Well, I don't know about their current feud, but one thing particularly interested me in the CNN/Transformer fight.
Let me give you some context:
Now this interests me.
Why "we don't use CNNs much these days?" Is this true? Is it really all Transformers? And are all these people on Twitter saying it's just Transformers complete idiots?
In this article, I am going to tell you who I think is right, and more importantly, I'm going to explain why it's Yann LeCun, and why Tesla will still use CNNs...
Ready?
First, my research is based on Tesla's conferences, the AI Day 2021 and 2022, and CVPR 2023 — and you can find lots of details on my blog posts on Tesla's HydraNet, Tesla's Occupancy Network, and Tesla's End-To-End Architecture.
And in all of these, they share essentially the Perception, done with both a HydraNet (for lane & objects) and an Occupancy Net (for 3D occupancy & flow).
These modules are plugged together with a Deep Planner in an end-to-end fashion.
The question I want to answer is...
"Do either of these use Convolutions?"
Let's see:
Does the HydraNet use convolutions?
Here is the latest available architecture for the HydraNet (as a reminder, the HydraNet is a network that has multiple heads, each head capable of solving one task, you can find more details in my HydraNet course):
You can notice 3 key parts:
- In blue, feature extraction using RegNets
- In green, a Transformer based fusion
- In red, the heads doing the prediction (objects, lanes, ...)

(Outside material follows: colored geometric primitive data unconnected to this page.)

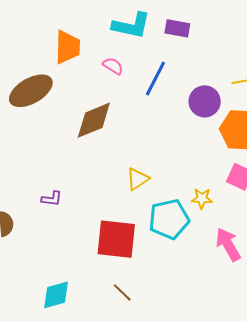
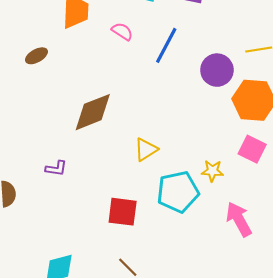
brown ellipse: (31, 91) -> (36, 56), size x0.5
brown diamond: (94, 120) -> (93, 112), moved
red square: (116, 239) -> (123, 212), size x0.7

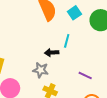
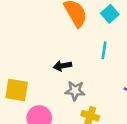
black arrow: (52, 53) -> (62, 66), moved

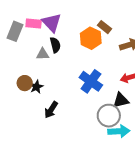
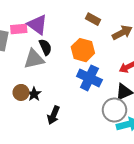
orange hexagon: (91, 38) -> (83, 50), moved
gray triangle: (43, 54) -> (34, 59), size x1.5

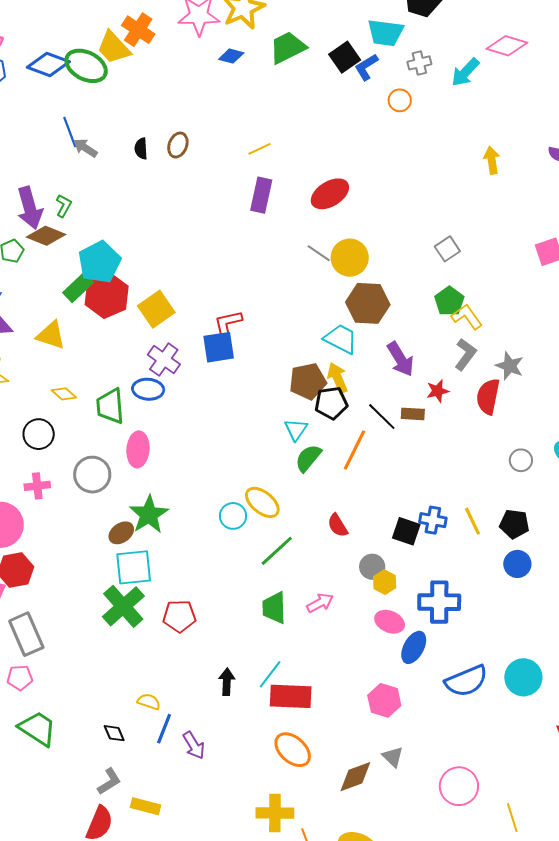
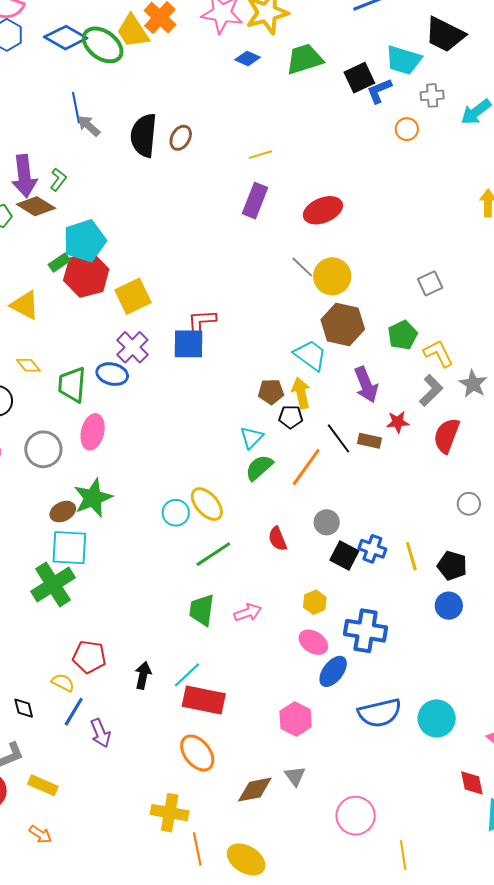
black semicircle: (141, 149) -> (144, 135), size x2.0
green rectangle: (78, 288) -> (59, 262), size x0.7
green pentagon: (449, 301) -> (403, 335), moved
gray star: (510, 366) -> (473, 384), moved
brown pentagon: (308, 381) -> (271, 392), size x0.7
black pentagon: (331, 403) -> (291, 417), size x0.7
gray circle: (372, 567) -> (327, 522), moved
red pentagon: (179, 616) -> (89, 657), moved

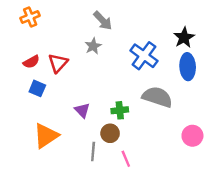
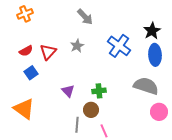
gray star: (93, 46) -> (77, 46), moved
blue square: (37, 88) -> (31, 73), turned 32
gray semicircle: (157, 97) -> (146, 86), moved
orange triangle: (46, 136) -> (24, 109), moved, turned -50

And of course, most of it is Transformer based now...
Except one part:
The RegNet& FPNs!
Inside RegNets
RegNet (RNN-Regulated Residual Networks) is the algorithm doing feature extraction, and when looking at the paper, they tell you it's a ConvRNN based feature extractor they use heavily.
So as you can see, it's a better way to do feature extraction (the output looks better at least); and this by using a ConvRNN. Here's the gist of it:
- We start with a ResNet design, which is a good feature extractor. The "building block" noted is a set of Conv+BatchNorm+ReLU.
2. At each output, we pass it through a RNN. This is the ConvLSTM architecture; putting a Recurrent Neural Network inside a CNN. This helps with temporal dependencies.
3. We pass it trough the next stage and repeat for dozens of layers. At the end, we do a global pooling of all the features extracted and pass it to the Transformers.
Okay, so this is what Tesla uses; a RegNet, followed by a FPN: a Feature Pyramid network.
FYI — I'm talking a lot about RNNs and CNNs together in my Optical Flow course, and a lot about FPNs in my Image Segmentation course.
So we know the HydraNet uses CNNs, now let's see the second one
The Occupancy Network
You can obviously find more details in my dedicated 2,000 words article, but the gist is, feature extraction is also based on RegNets and FPNs!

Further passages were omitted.